ENTRIES SHOWN |

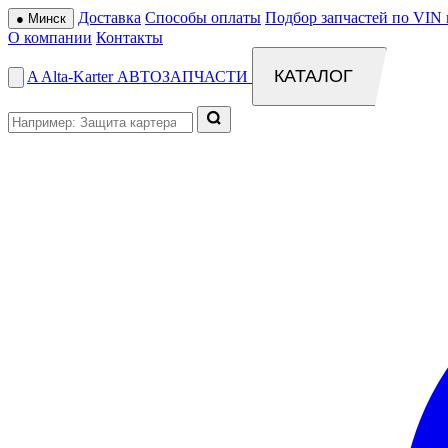
Доставка
Способы оплаты
Подбор запчастей по VIN 
●
Минск
О компании
Контакты
КАТАЛОГ
A
Alta
-
Karter
АВТОЗАПЧАСТИ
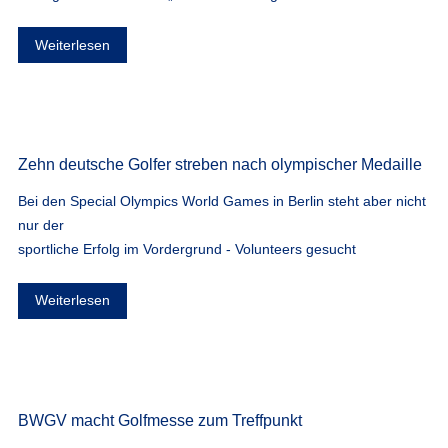
Weiterlesen
Zehn deutsche Golfer streben nach olympischer Medaille
Bei den Special Olympics World Games in Berlin steht aber nicht
nur der
sportliche Erfolg im Vordergrund - Volunteers gesucht
Weiterlesen
BWGV macht Golfmesse zum Treffpunkt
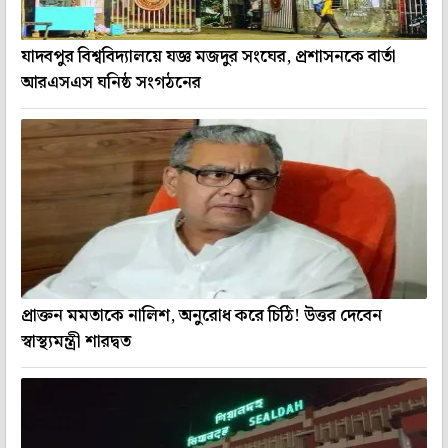
যাদবপুর বিশ্ববিদ্যালয়ে যজ্ঞ মজদুর সংঘের, প্রশাসনকে বার্তা
আরএসএস ঘনিষ্ঠ সংগঠনের
প্রাক্তন মমতাকে নালিশ, অনুরোধ করে চিঠি! উত্তর দেবেন
স্বাস্থ্যমন্ত্রী শারদ্বত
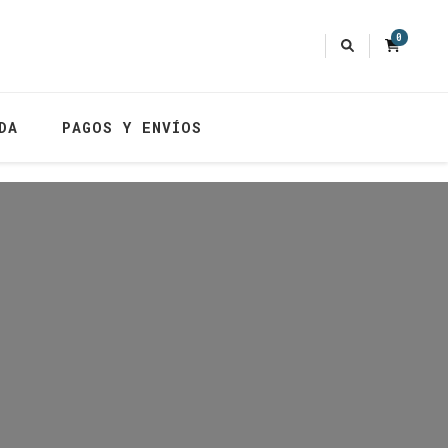
0
DA
PAGOS Y ENVÍOS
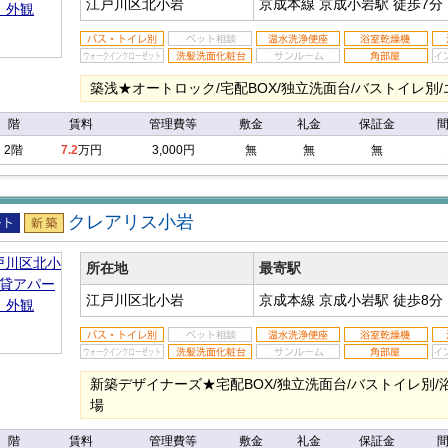
江戸川区北小岩
京成本線 京成小岩駅
徒歩7分
築浅★オートロック/宅配BOX/独立洗面台/バストイレ別
階
賃料
管理費等
敷金
礼金
保証金
2階
7.2
万円
3,000円
無
無
無
クレアリス小岩
アパ
新築
所在地
最寄駅
江戸川区北小岩
京成本線 京成小岩駅
徒歩8分
新築デザイナーズ★宅配BOX/独立洗面台/バストイレ別/
場
階
賃料
管理費等
敷金
礼金
保証金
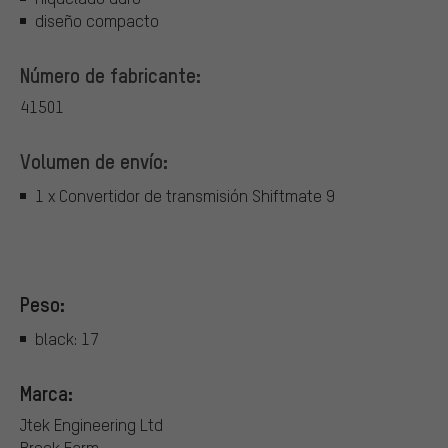
diseño compacto
Número de fabricante:
41501
Volumen de envío:
1 x Convertidor de transmisión Shiftmate 9
Peso:
black: 17
Marca:
Jtek Engineering Ltd
Brook Farm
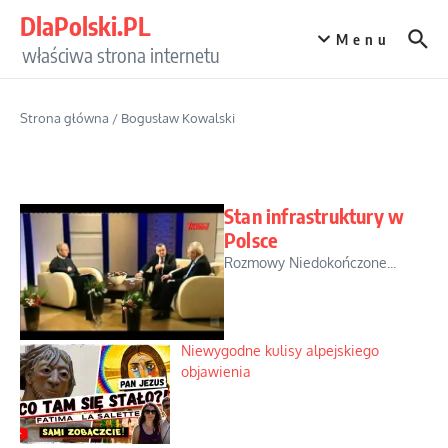
Przejdź do treści
DlaPolski.PL
Menu
właściwa strona internetu
Strona główna
/
Bogusław Kowalski
Stan infrastruktury w
Polsce
Rozmowy Niedokończone...
Niewygodne kulisy alpejskiego
objawienia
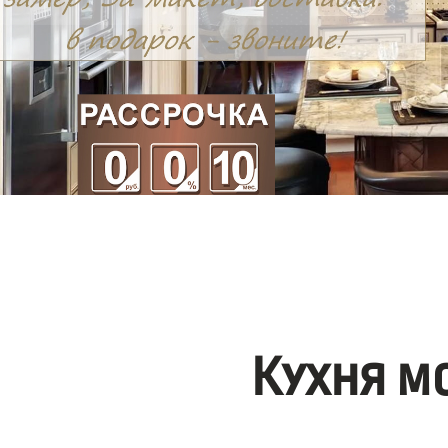
Кухня м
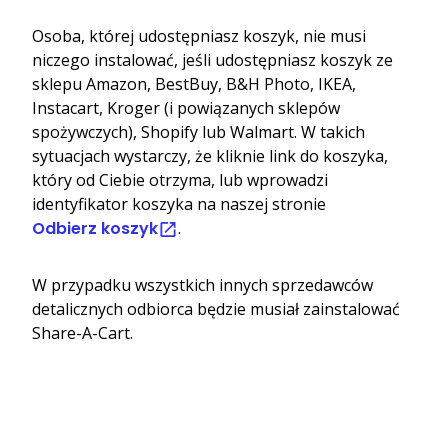
Osoba, której udostępniasz koszyk, nie musi
niczego instalować, jeśli udostępniasz koszyk ze
sklepu Amazon, BestBuy, B&H Photo, IKEA,
Instacart, Kroger (i powiązanych sklepów
spożywczych), Shopify lub Walmart. W takich
sytuacjach wystarczy, że kliknie link do koszyka,
który od Ciebie otrzyma, lub wprowadzi
identyfikator koszyka na naszej stronie
Odbierz koszyk
.
W przypadku wszystkich innych sprzedawców
detalicznych odbiorca będzie musiał zainstalować
Share-A-Cart.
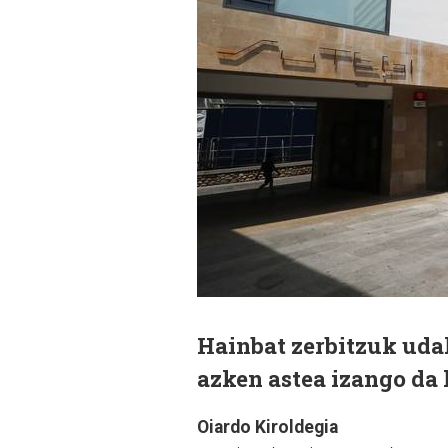
Hainbat zerbitzuk uda
azken astea izango da
Oiardo Kiroldegia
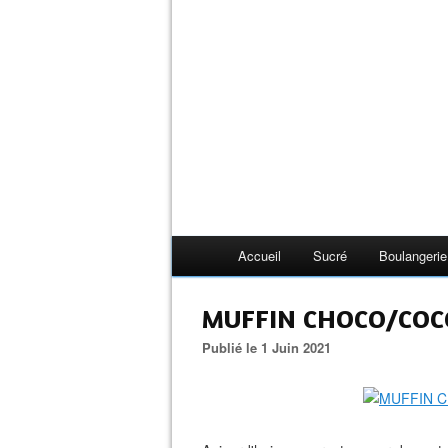
Accueil
Sucré
Boulangerie
MUFFIN CHOCO/COCO 
Publié le 1 Juin 2021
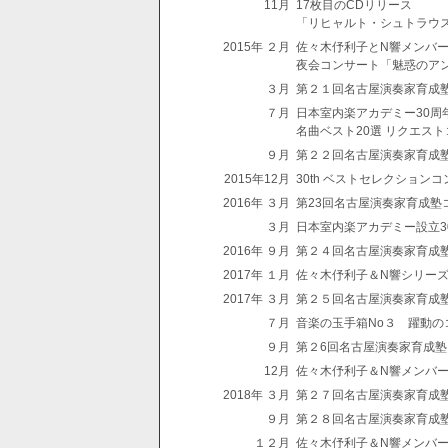
11月
17枚目のCDリリース
「リヒャルト・シュトラウス
2015年 ２月
佐々木伃利子とN響メンバ
夜会コンサート「魅惑のア
３月
第２１回名古屋演奏家育成
７月
日本室内楽アカデミー30周
名曲ベスト20選 リクエス
９月
第２２回名古屋演奏家育成
2015年12月
30th ベストセレクションコ
2016年 ３月
第23回名古屋演奏家育成塾
３月
日本室内楽アカデミー設立3
2016年 ９月
第２４回名古屋演奏家育成
2017年 １月
佐々木伃利子＆N響シリー
2017年 ３月
第２５回名古屋演奏家育成
７月
音楽の玉手箱No３ 躍動の
９月
第２6回名古屋演奏家育成
12月
佐々木伃利子＆N響メンバ
2018年 ３月
第２７回名古屋演奏家育成
９月
第２８回名古屋演奏家育成
１２月
佐々木伃利子＆N響メンバー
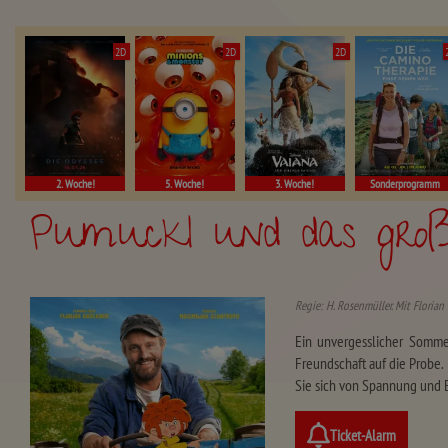
2D
2D
2D
2. Woche!
5. Woche!
3. Woche!
Sonderprogramm
Pumuckl und das groß
Regie: H. Rosenmüller. Mit Florian 
Ein unvergesslicher Sommer
Freundschaft auf die Probe.
Sie sich von Spannung und 
Ticket-Alarm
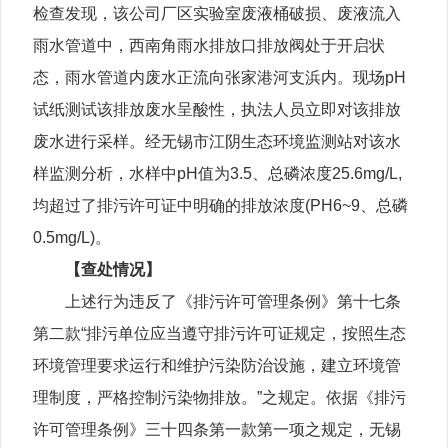
检查发现，该公司厂区实验室废液桶破损、废液流入
雨水管道中，西南角雨水排放口排放阀处于开启状
态，雨水管道内废水正流向张家港河支浜内。现场pH
试纸测试该排放废水呈酸性，执法人员立即对该排放
废水进行采样。经无锡市江阴生态环境监测站对该水
样监测分析，水样中pH值为3.5、总磷浓度25.6mg/L,
均超过了排污许可证中明确的排放浓度(PH6~9、总磷
0.5mg/L)。
【查处情况】
上述行为违反了《排污许可管理条例》第十七条
第二款“排污单位应当遵守排污许可证规定，按照生态
环境管理要求运行和维护污染防治设施，建立环境管
理制度，严格控制污染物排放。”之规定。依据《排污
许可管理条例》三十四条第一款第一项之规定，无锡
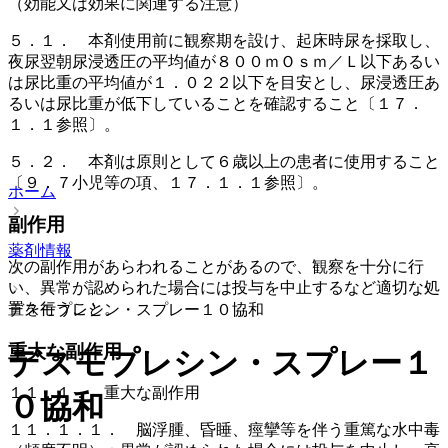
（効能又は効果に関連する注意）
５．１． 本剤使用前に観察期を設け、起床時尿を採取し、
夜尿翌朝尿浸透圧の平均値が８００ｍＯｓｍ／Ｌ以下あるい
は尿比重の平均値が１．０２２以下を目安とし、尿浸透圧あ
るいは尿比重が低下していることを確認すること〔１７．
１．１参照〕。
５．２． 本剤は原則として６歳以上の患者に使用すること
〔９．７小児等の項、１７．１．１参照〕。
ホーム
副作用
薬剤情報
次の副作用があらわれることがあるので、観察を十分に行
い、異常が認められた場合には投与を中止するなど適切な処
置を行うこと。
デスモプレシン・スプレー１０協和
重大な副作用
デスモプレシン・スプレー１
１１．１． 重大な副作用
０協和
１１．１．１． 脳浮腫、昏睡、痙攣等を伴う重篤な水中毒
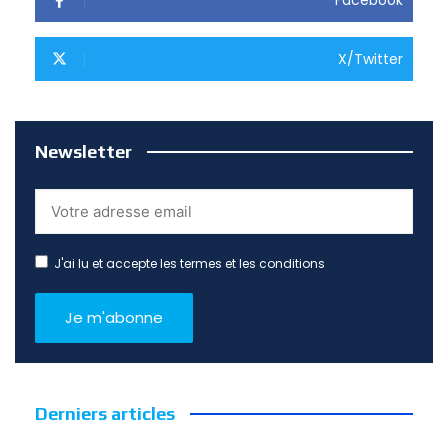
X/Twitter
Newsletter
J'ai lu et accepte les termes et les conditions
Derniers articles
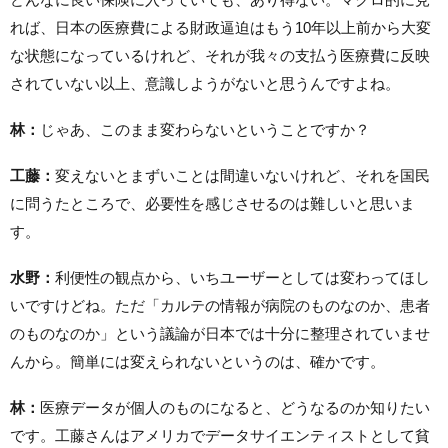
れば、日本の医療費による財政逼迫はもう10年以上前から大変
な状態になっているけれど、それが我々の支払う医療費に反映
されていない以上、意識しようがないと思うんですよね。
林：
じゃあ、このまま変わらないということですか？
工藤：
変えないとまずいことは間違いないけれど、それを国民
に問うたところで、必要性を感じさせるのは難しいと思いま
す。
水野：
利便性の観点から、いちユーザーとしては変わってほし
いですけどね。ただ「カルテの情報が病院のものなのか、患者
のものなのか」という議論が日本では十分に整理されていませ
んから。簡単には変えられないというのは、確かです。
林：
医療データが個人のものになると、どうなるのか知りたい
です。工藤さんはアメリカでデータサイエンティストとして貧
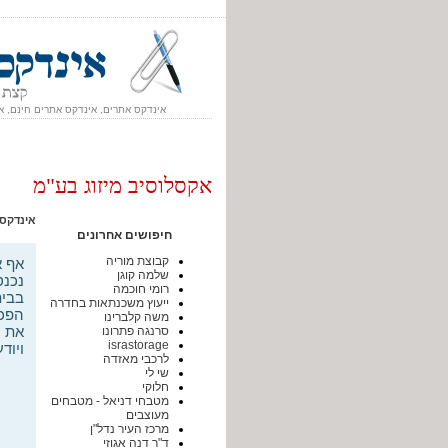
אינדקס אתרים, אינדקס אתרים חינם, א
אקסלוסיב מיזוג בע"מ
אינדקס
חיפושים אחרונים
קבוצת מוריה
אף א
שלמה קוגן
נכנס
רומי חוכמה
בבית
ייעוץ משכנתאות בחדרה
הפכו
משה קלברינו
את ה
סרנגה פתרונו
israstorage
ויוד
לרכבי מאזדה
שי לי
חלוקי
מטבחי דניאל - מטבחים
מעוצבים
מרכז העיר נדל"ן
ד"ר דנה אגוזי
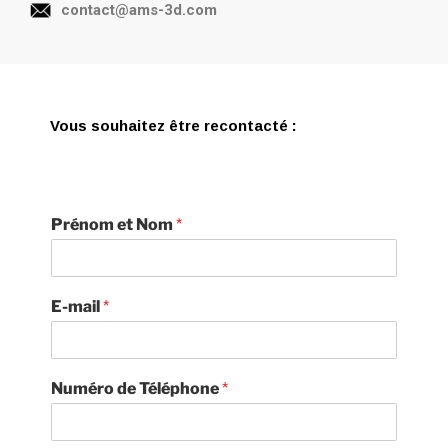
contact@ams-3d.com
Vous souhaitez être recontacté :
Prénom et Nom
*
E-mail
*
Numéro de Téléphone
*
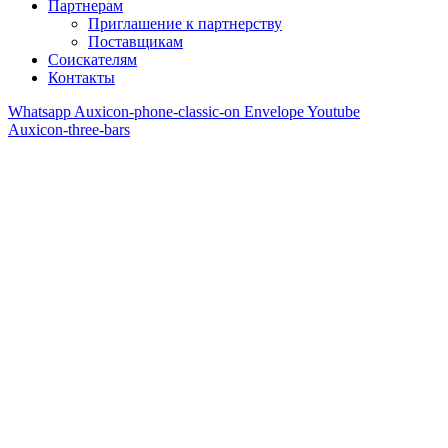
Партнерам
Приглашение к партнерству
Поставщикам
Соискателям
Контакты
Whatsapp
Auxicon-phone-classic-on
Envelope
Youtube
Auxicon-three-bars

DIRECTIONS FOR THIS TASK |
Look for "独立洗面台" in each line of the material, then copy the lines where it is found.

EXERCISE RESULT |
築浅★オートロック/宅配BOX/独立洗面台/バストイレ別
新築デザイナーズ★宅配BOX/独立洗面台/バストイレ別/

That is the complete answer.